Text of the abstract

Introduction: Aggression is a core social behavior however, unnecessary escalation of aggression is maladaptive, necessitating a mechanism for suppression.
Aim: We aim to validate that the posterior intralaminar thalamic nucleus (PIL)
suppresses aggressive behavior by integrating tactile signals.

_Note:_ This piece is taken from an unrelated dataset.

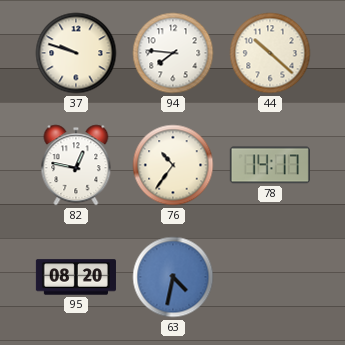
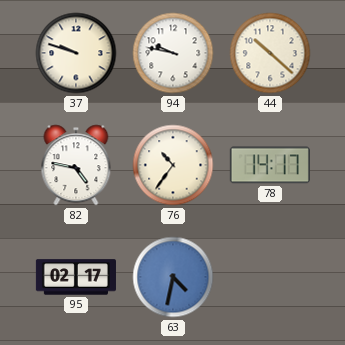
94: 7:46 -> 9:47
82: 12:47 -> 4:47
95: 08:20 -> 02:17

Methods: First, we investigated whether the lack of tactile inputs led to increased aggression. Rodents were housed in three groups: complete isolation, barrier housing (no tactile stimulus), and control pairs. To assess how tactile stimuli affect PIL neurons, we used fiber photometry to measure neuronal activity. Functional investigations employed chemogenetics in resident-intruder tests. We expressed DREADDs and manipulated them with clozapine-N-oxide (CNO) on socially-tagged neurons in the PIL through the vGATE system. Additionally, we performed optogenetic activation of PIL neurons, using CRh2 during fighting. We also examined the PIL-medial preoptic area (MPOA) pathway by administering CNO locally to the MPOA using an intracerebral cannula. Finally, we investigated the role of the ventromedial hypothalamic nucleus’ (VMH) projection to the PIL using selective pathway manipulation. Results: Both isolated animals and those housed without tactile input displayed a significant increase in aggression compared to pair-housed controls. Neuronal activity of the PIL increased immediately upon social touch, which decreased thereafter. Stimulation of the vGATE-tagged neurons significantly decreased aggression, while inhibition increased it. The optogenetic stimulation of the PIL neurons decreased the individual duration of the attack. Selective stimulation of the PIL-MPOA pathway significantly decreased aggression, while inhibition exerted the opposite action. In contrast to the PIL-MPOA pathway, chemogenetic stimulation of the VMH-PIL pathway increased aggression.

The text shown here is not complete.